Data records
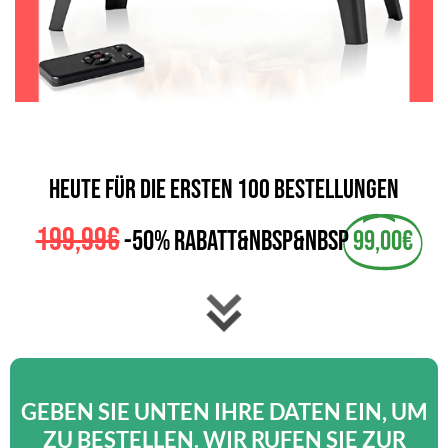
HEUTE FÜR DIE ERSTEN 100 BESTELLUNGEN
199,99€
-50% Rabatt&nbsp&nbsp
99,00€
GEBEN SIE UNTEN IHRE DATEN EIN, UM
ZU BESTELLEN. WIR RUFEN SIE ZUR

Exercise description: Only the lines from the one containing "GEBEN SIE UNTEN IHRE DATEN EIN, UM" through the end of the entries above belong in the answer; repeat them exactly.

Exercise solution:
GEBEN SIE UNTEN IHRE DATEN EIN, UM
ZU BESTELLEN. WIR RUFEN SIE ZUR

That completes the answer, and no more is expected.